Воспоминания Елены Данько о Федоре Сологубе

Воспоминания Елены Данько о Федоре Сологубе

Мне приходилось бывать у Федора Кузьмича по делам нашей детской секции. Он был ее председателем и не щадил своих сил, пока мог. Трогательно было, ко д а он из Царского приезжал на каждое наше заседание, не считая заседаний правления. Всегда был мудр в наших делах, строг и очень внимателен. Его председательства только и двигали у нас работу. Но не приведи Бог сделать что-нибудь самочинно —яростный скандал. А в другой раз придешь спросить что-нибудь: «Зачем спрашиваете, это ваше дело, вы секретарь». Не приведи Бог сказать, бывало, о том, что Чуковский и Маршак могли бы нам быть полезны — яростный скандал. Я не умела молчать и огрызалась, не стеснялась. К сожалению, это была благая часть. Огрызавшуюся Сологуб переставал
ругать. Любил делать скандалы тем, кто от этого расстраивался. Дамы плакали иной раз. Я же — злилась и потому скандалов почти не видела. О писателях он говорил почти всегда ожесточенно.
Однажды он вызвал меня, чтобы я передала в Союз какие-то бумаги, я запоздала, извиняясь за опоздание, сказала: «Я ужасно спешила — я летела, как ругань, другая нога еще добегает в соседней улице». Узнав, что это Маяковский, Федор Кузьмич стал говорить, как ничтожен Маяковский и как недостойно его цитировать в присутствии Сологуба. Прошло полчаса, час — он все говорил, — заседание, к началу которого я должна была принести бумаги, уже кончалось, когда Сологуб кончил разбирать Маяковского, опять же не литературно, а с точки зрения
его хулиганства и случаев невоспитанности. Однажды я ушла из Союза с одним писателем, с которым мне давно хотелось поговорить об его книге. Мы условились пройти вместе по Невскому, чтобы поговорить. У Аничкова моста мы были окликнуты Сологубом, который, несмотря на
одышку, спешил за нами и, догнав, очень грубо сказал, что мы его бросили. Я ответила, что хотела поговорить с К.А. …Он накинулся на того. Тщетно мы старались придать характер шутки его упрекам и нашим оправданиям. Он сказал, что я сейчас же сяду с ним в трамвай и поеду домой, и так задыхался ужасно, что мне стало страшно, вдруг он себя плохо чувствует и боится ехать один? Почувствовала ответственность, усадила его в трамвай.

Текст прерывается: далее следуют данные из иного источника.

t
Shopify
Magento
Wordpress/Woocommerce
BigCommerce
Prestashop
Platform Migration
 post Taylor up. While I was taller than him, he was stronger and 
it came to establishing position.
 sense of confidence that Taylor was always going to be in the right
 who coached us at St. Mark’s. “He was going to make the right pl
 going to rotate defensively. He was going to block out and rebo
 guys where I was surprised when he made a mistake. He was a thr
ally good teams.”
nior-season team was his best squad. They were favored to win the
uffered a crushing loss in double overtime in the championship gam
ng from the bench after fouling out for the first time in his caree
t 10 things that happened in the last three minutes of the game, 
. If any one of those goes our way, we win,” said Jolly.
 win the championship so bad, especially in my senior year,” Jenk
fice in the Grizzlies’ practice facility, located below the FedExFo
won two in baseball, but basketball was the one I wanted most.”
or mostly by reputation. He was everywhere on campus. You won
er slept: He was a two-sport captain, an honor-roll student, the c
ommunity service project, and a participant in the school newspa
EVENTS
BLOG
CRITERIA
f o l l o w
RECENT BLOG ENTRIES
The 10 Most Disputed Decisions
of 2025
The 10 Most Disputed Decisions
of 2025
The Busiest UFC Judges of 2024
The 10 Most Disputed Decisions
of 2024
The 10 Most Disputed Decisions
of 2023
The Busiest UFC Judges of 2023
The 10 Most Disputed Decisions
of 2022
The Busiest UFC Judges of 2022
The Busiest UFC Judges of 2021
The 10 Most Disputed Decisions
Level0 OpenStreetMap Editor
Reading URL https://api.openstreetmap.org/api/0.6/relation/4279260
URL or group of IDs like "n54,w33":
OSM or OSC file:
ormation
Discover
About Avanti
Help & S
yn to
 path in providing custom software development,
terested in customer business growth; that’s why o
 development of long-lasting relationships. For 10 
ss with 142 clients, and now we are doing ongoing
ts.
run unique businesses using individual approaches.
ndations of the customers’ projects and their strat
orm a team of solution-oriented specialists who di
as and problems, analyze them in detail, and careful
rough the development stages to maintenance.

Он разозлился на мое беспокойство об его здоровье, заявил, что чувствует себя прекрасно, но не хотел позволить этому прохвосту со мной разговаривать, и так честил его на все корки всю дорогу и говорил, что его, Сологуба, будут читать еще через 100 лет, что Сологуб вечен — а того забудут через год. Мне стало тошно, и я не удержалась высказать свое огорчение, что мне не удалось поговорить с человеком по интересующему меня вопросу. Я давно хотела, а больше случая не
будет.
Через несколько дней Сологуб вызвал меня по телефону и спросил, не могу ли я отвезти один спешный пакет по союзному делу. Оказалось, что я в тот день должна была быть на той же улице, куда был адресован пакет. Я пришла за пакетом, оказалось, что его надо передать моему неудачливому собеседнику и спросить ответ. Я отвезла. Получатель прочел и спросил меня странно и серьезно: «Вам известно содержание?» — «Нет». Я ушла, чувствуя какую-то неловкость. Потом мне передали,
что Сологуб писал обо мне; зачем? что? Мне так и не удалось
поговорить с писателем об его книге, потому что, встречаясь, мы чувствовали долго какую-то ужасную неловкость и старались
не разговаривать. До чего глупо! О Федине он говорил, что это бездарный писака и, кроме того, написал подлую книжку «Города и годы». Только подлец мог написать о профессоре-старике, что тот принял революцию
и у него на душе был мир, когда он рыл какую-то канаву.
«Такого профессора быть не могло — это ложь, — шипел Сологуб.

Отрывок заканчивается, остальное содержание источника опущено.